Personal Injury Protection (PIP) – How Does It Work?

Grand Prairie residents and residents of Dallas, Fort Worth, Duncanville, Crowley, Irving, Arlington, Mansfield, Mineral Wells, and all the other locations in Texas are covered by the same insurance laws. The laws may be different in other states but policies issued in Texas, no matter where in Texas, all have the same laws apply.
Personal Injury Protection (PIP) benefits cost quite a bit extra on an automobile policy. Because of the extra expense the vast majority of persons who have auto insurance make the choice to not purchase PIP.
But for those who do purchase PIP, most do not really understand how it works. Here is a little information to help in understanding PIP.
To begin with, PIP is required coverage in Texas unless the person purchasing the automobile insurance specifically rejects the coverage in writing. This is specified in the Texas Insurance Code, Section 1952.152. The normal occurrance here is that when someone is dealing with their insurance agent and discussing the coverage they are going to pay for and the price the various forms of coverage are going to cost a decision is made as to whether or not to pay for PIP. As stated earlier, most people opt to not have PIP. At this point the agent has a preprinted form that is usually part of the application of insurance that says the applicant is rejecting the coverage. The applicant is asked to sign the form and thus they are now rejecting the coverage in writing. Most people will not specifically remember doing this because they are usually signing the application in three to four or maybe five or six different places.
The minimum amount of PIP coverage is $2,500 per Section 1952.153, Texas Insurance Code. The coverage amounts can go to $50,000 and with some companies to $100,000.
PIP pays for reasonable and necessary medical expenses that arise out of an accident involving an automobile. It also pays a percentage of lost income that arises out of an accident involving an automobile. See Section 1952.151.
Here is one of the unique features of PIP coverage:
Texas Insurance Code, Section 1952.155, says this benefit is payable without regard to who is at fault for causing the injury. This same section says that PIP is payable without regard to other sources of payment the injured person may be receiving or entitled to. This essentially allows a “double recovery” if the injured person also has his losses paid for by another source such as health insurance. This is probably the only place in Texas insurance law where this possible result is allowed. It is also one of the reasons PIP is a more expensive insurance. Plus it is not subject to subrogation laws.
However, Section 1952.159, tells us that if a liability claim is made by a guest or passenger against the owner or operator of an automobile in which the guest or passenger is riding that the auto insurance carrier for the owner or operator is entitled to an offset against the liability portion of the insurance policy to the extent any PIP benefits are paid. The limitation on this offset does not apply when the claimants losses exceed the liability portion of the policy.

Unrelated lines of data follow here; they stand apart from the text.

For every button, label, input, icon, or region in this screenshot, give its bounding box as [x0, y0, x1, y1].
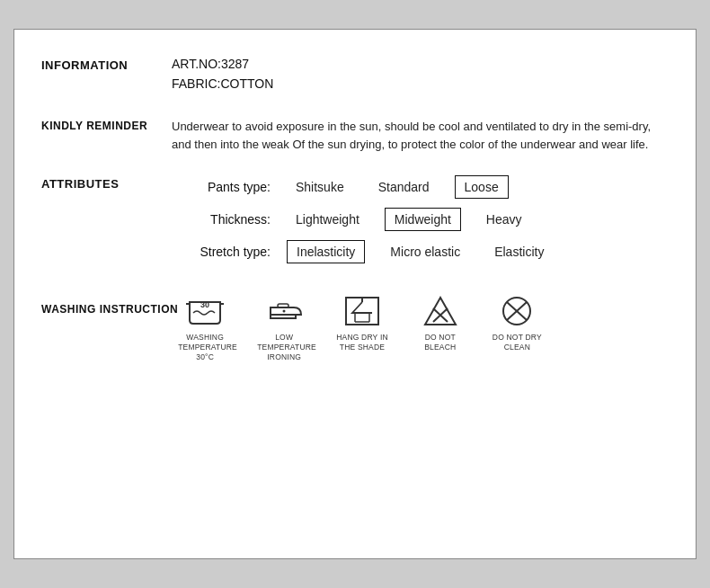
thickness-lightweight[interactable]: Lightweight: [287, 209, 368, 230]
no-bleach-item: DO NOT BLEACH: [413, 294, 467, 352]
attributes-content: Pants type: Shitsuke Standard Loose Thic…: [172, 175, 660, 272]
wash-temp-label: WASHINGTEMPERATURE 30°C: [178, 333, 232, 362]
art-no-line: ART.NO:3287: [172, 57, 660, 71]
hang-dry-label: HANG DRY INTHE SHADE: [336, 333, 388, 352]
no-dry-clean-icon: [497, 294, 537, 328]
thickness-label: Thickness:: [172, 212, 271, 227]
hang-dry-item: HANG DRY INTHE SHADE: [336, 294, 388, 352]
product-info-card: INFORMATION ART.NO:3287 FABRIC:COTTON KI…: [13, 29, 697, 559]
fabric-line: FABRIC:COTTON: [172, 76, 660, 91]
washing-content: 30 WASHINGTEMPERATURE 30°C: [178, 294, 660, 362]
pants-standard[interactable]: Standard: [369, 176, 439, 198]
no-bleach-icon: [421, 294, 460, 328]
no-bleach-label: DO NOT BLEACH: [413, 333, 467, 352]
svg-rect-4: [278, 304, 288, 307]
pants-loose[interactable]: Loose: [455, 175, 509, 199]
reminder-section: KINDLY REMINDER Underwear to avoid expos…: [41, 118, 660, 154]
reminder-text: Underwear to avoid exposure in the sun, …: [172, 118, 660, 154]
stretch-type-row: Stretch type: Inelasticity Micro elastic…: [172, 240, 660, 263]
pants-type-label: Pants type:: [172, 180, 271, 194]
wash-temp-icon: 30: [185, 294, 225, 328]
svg-rect-3: [271, 315, 296, 318]
pants-shitsuke[interactable]: Shitsuke: [287, 176, 353, 198]
no-dry-clean-item: DO NOT DRYCLEAN: [493, 294, 542, 352]
thickness-midweight[interactable]: Midweight: [385, 208, 461, 231]
stretch-micro[interactable]: Micro elastic: [381, 241, 469, 263]
thickness-heavy[interactable]: Heavy: [477, 209, 531, 230]
information-label: INFORMATION: [41, 57, 172, 96]
washing-section: WASHING INSTRUCTION 30: [41, 294, 660, 362]
svg-point-5: [283, 310, 286, 313]
stretch-type-label: Stretch type:: [172, 245, 271, 259]
svg-text:30: 30: [200, 300, 209, 309]
hang-dry-icon: [342, 294, 382, 328]
wash-temp-icon-item: 30 WASHINGTEMPERATURE 30°C: [178, 294, 232, 362]
stretch-inelasticity[interactable]: Inelasticity: [287, 240, 365, 263]
no-dry-clean-label: DO NOT DRYCLEAN: [493, 333, 542, 352]
information-content: ART.NO:3287 FABRIC:COTTON: [172, 57, 660, 96]
washing-label: WASHING INSTRUCTION: [41, 294, 178, 362]
attributes-section: ATTRIBUTES Pants type: Shitsuke Standard…: [41, 175, 660, 272]
thickness-row: Thickness: Lightweight Midweight Heavy: [172, 208, 660, 231]
stretch-elasticity[interactable]: Elasticity: [485, 241, 553, 263]
reminder-content: Underwear to avoid exposure in the sun, …: [172, 118, 660, 154]
pants-type-row: Pants type: Shitsuke Standard Loose: [172, 175, 660, 199]
low-temp-iron-label: LOW TEMPERATUREIRONING: [257, 333, 311, 362]
washing-icons-row: 30 WASHINGTEMPERATURE 30°C: [178, 294, 660, 362]
low-temp-iron-icon: [264, 294, 304, 328]
attributes-label: ATTRIBUTES: [41, 175, 172, 272]
low-temp-iron-item: LOW TEMPERATUREIRONING: [257, 294, 311, 362]
information-section: INFORMATION ART.NO:3287 FABRIC:COTTON: [41, 57, 660, 96]
reminder-label: KINDLY REMINDER: [41, 118, 172, 154]
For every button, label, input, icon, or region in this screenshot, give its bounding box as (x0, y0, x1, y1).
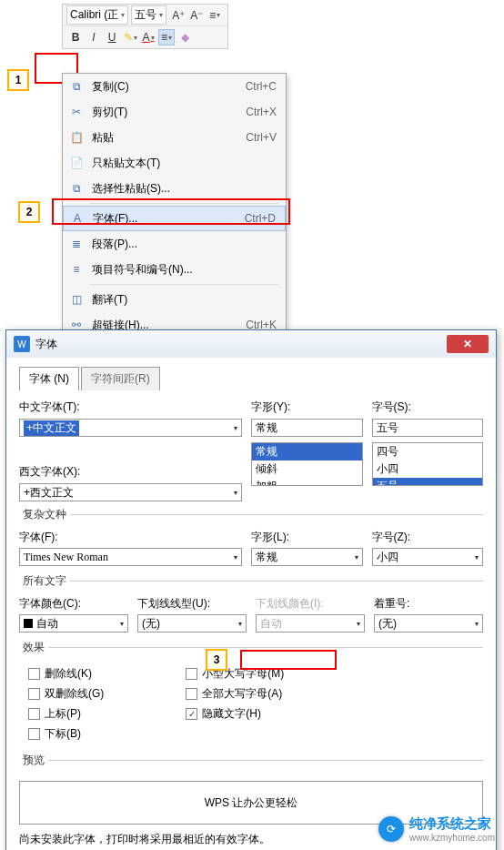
complex-size-value: 小四 (377, 550, 398, 565)
font-color-button[interactable]: A (140, 29, 156, 46)
dstrike-checkbox[interactable]: 双删除线(G) (28, 686, 104, 702)
complex-size-label: 字号(Z): (372, 530, 484, 545)
underline-color-combo: 自动▾ (256, 614, 365, 632)
size-listbox[interactable]: 四号 小四 五号 (372, 442, 484, 486)
menu-copy[interactable]: ⧉ 复制(C) Ctrl+C (63, 74, 286, 99)
superscript-checkbox[interactable]: 上标(P) (28, 706, 104, 722)
chk-label: 下标(B) (45, 726, 81, 742)
list-item[interactable]: 常规 (252, 443, 362, 460)
font-color-combo[interactable]: 自动▾ (19, 614, 128, 632)
menu-separator (90, 284, 278, 285)
effects-group: 效果 删除线(K) 双删除线(G) 上标(P) 下标(B) 小型大写字母(M) … (19, 640, 483, 747)
size-input[interactable]: 五号 (372, 419, 484, 437)
highlight-button[interactable]: ✎ (122, 29, 138, 46)
align-button[interactable]: ≡ (158, 29, 175, 46)
underline-label: 下划线线型(U): (137, 596, 247, 612)
eraser-button[interactable]: ◆ (176, 29, 193, 46)
paste-icon: 📋 (68, 129, 85, 146)
grow-font-button[interactable]: A⁺ (170, 7, 186, 24)
paste-text-icon: 📄 (68, 155, 85, 171)
menu-label: 只粘贴文本(T) (92, 156, 160, 171)
paragraph-icon: ≣ (68, 236, 85, 252)
menu-paragraph[interactable]: ≣ 段落(P)... (63, 231, 286, 257)
shrink-font-button[interactable]: A⁻ (188, 7, 205, 24)
tab-font[interactable]: 字体 (N) (19, 367, 79, 390)
font-family-select[interactable]: Calibri (正▾ (66, 5, 128, 25)
context-menu: ⧉ 复制(C) Ctrl+C ✂ 剪切(T) Ctrl+X 📋 粘贴 Ctrl+… (62, 73, 287, 339)
complex-style-combo[interactable]: 常规▾ (251, 548, 363, 566)
shortcut: Ctrl+X (246, 106, 277, 118)
allcaps-checkbox[interactable]: 全部大写字母(A) (186, 686, 284, 702)
complex-font-value: Times New Roman (24, 551, 108, 564)
group-legend: 预览 (19, 753, 48, 768)
west-font-value: +西文正文 (24, 485, 74, 501)
dropdown-icon: ▾ (159, 11, 163, 19)
west-font-combo[interactable]: +西文正文▾ (19, 483, 242, 501)
paste-special-icon: ⧉ (68, 180, 85, 197)
underline-color-label: 下划线颜色(I): (256, 596, 365, 612)
list-item[interactable]: 小四 (373, 460, 483, 478)
underline-combo[interactable]: (无)▾ (137, 614, 247, 632)
complex-style-label: 字形(L): (251, 530, 363, 545)
close-button[interactable]: ✕ (447, 335, 489, 353)
underline-value: (无) (142, 616, 160, 632)
formatting-toolbar: Calibri (正▾ 五号▾ A⁺ A⁻ ≡ B I U ✎ A ≡ ◆ (62, 4, 228, 49)
west-font-label: 西文字体(X): (19, 464, 242, 480)
strike-checkbox[interactable]: 删除线(K) (28, 666, 104, 682)
cn-font-value: +中文正文 (24, 420, 79, 436)
cn-font-combo[interactable]: +中文正文▾ (19, 419, 242, 437)
callout-2: 2 (18, 201, 40, 223)
line-spacing-button[interactable]: ≡ (207, 7, 223, 24)
checkbox-checked-icon: ✓ (186, 708, 197, 720)
preview-text: WPS 让办公更轻松 (205, 795, 298, 811)
font-color-value: 自动 (36, 616, 58, 632)
size-label: 字号(S): (372, 400, 484, 415)
dialog-titlebar[interactable]: W 字体 ✕ (6, 330, 496, 358)
dropdown-icon: ▾ (121, 11, 125, 19)
tab-spacing[interactable]: 字符间距(R) (81, 367, 160, 390)
menu-label: 字体(F)... (93, 211, 137, 227)
menu-translate[interactable]: ◫ 翻译(T) (63, 287, 286, 312)
complex-font-combo[interactable]: Times New Roman▾ (19, 548, 242, 566)
font-dialog: W 字体 ✕ 字体 (N) 字符间距(R) 中文字体(T): +中文正文▾ 字形… (5, 329, 497, 850)
menu-paste-text[interactable]: 📄 只粘贴文本(T) (63, 150, 286, 176)
group-legend: 复杂文种 (19, 507, 70, 522)
menu-paste[interactable]: 📋 粘贴 Ctrl+V (63, 125, 286, 150)
watermark-title: 纯净系统之家 (409, 815, 495, 833)
list-item[interactable]: 五号 (373, 478, 483, 486)
menu-font[interactable]: A 字体(F)... Ctrl+D (63, 206, 286, 231)
dropdown-icon: ▾ (234, 424, 237, 432)
bullets-icon: ≡ (68, 261, 85, 278)
list-item[interactable]: 四号 (373, 443, 483, 460)
complex-scripts-group: 复杂文种 字体(F): Times New Roman▾ 字形(L): 常规▾ … (19, 507, 483, 568)
callout-1: 1 (7, 69, 29, 91)
smallcaps-checkbox[interactable]: 小型大写字母(M) (186, 666, 284, 682)
menu-bullets[interactable]: ≡ 项目符号和编号(N)... (63, 257, 286, 282)
group-legend: 效果 (19, 640, 48, 655)
style-listbox[interactable]: 常规 倾斜 加粗 (251, 442, 363, 486)
bold-button[interactable]: B (67, 29, 84, 46)
dialog-tabs: 字体 (N) 字符间距(R) (19, 367, 483, 390)
complex-style-value: 常规 (256, 550, 277, 565)
font-icon: A (69, 210, 86, 227)
style-input[interactable]: 常规 (251, 419, 363, 437)
list-item[interactable]: 加粗 (252, 478, 362, 486)
menu-cut[interactable]: ✂ 剪切(T) Ctrl+X (63, 99, 286, 125)
menu-paste-special[interactable]: ⧉ 选择性粘贴(S)... (63, 176, 286, 201)
dialog-title-text: 字体 (35, 337, 57, 352)
font-size-select[interactable]: 五号▾ (131, 5, 166, 25)
menu-label: 段落(P)... (92, 237, 137, 252)
font-size-value: 五号 (135, 7, 156, 23)
underline-button[interactable]: U (104, 29, 120, 46)
chk-label: 全部大写字母(A) (202, 686, 282, 702)
italic-button[interactable]: I (86, 29, 102, 46)
translate-icon: ◫ (68, 291, 85, 308)
accent-label: 着重号: (374, 596, 483, 612)
size-value: 五号 (377, 420, 398, 436)
accent-combo[interactable]: (无)▾ (374, 614, 483, 632)
menu-label: 剪切(T) (92, 105, 127, 120)
hidden-checkbox[interactable]: ✓隐藏文字(H) (186, 706, 284, 722)
list-item[interactable]: 倾斜 (252, 460, 362, 478)
complex-size-combo[interactable]: 小四▾ (372, 548, 484, 566)
subscript-checkbox[interactable]: 下标(B) (28, 726, 104, 742)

The way PIP works is not really very complicated except to the extent it is something most people never find themselves having to deal with it. An experienced Insurance Lawyer would not have much problem explaining the parts that may be confusing. It is a portion of an auto insurance policy that many people do not even realize they are entitled to benefits from. In reality most people who have PIP and are paying substantial premiums for it do not even realize they have it. And the people who know they have this benefit are often times reluctant to make a claim for the benefits, apparently believing they cannot recover the benefits or, are afraid it will make their own insurance rates increase.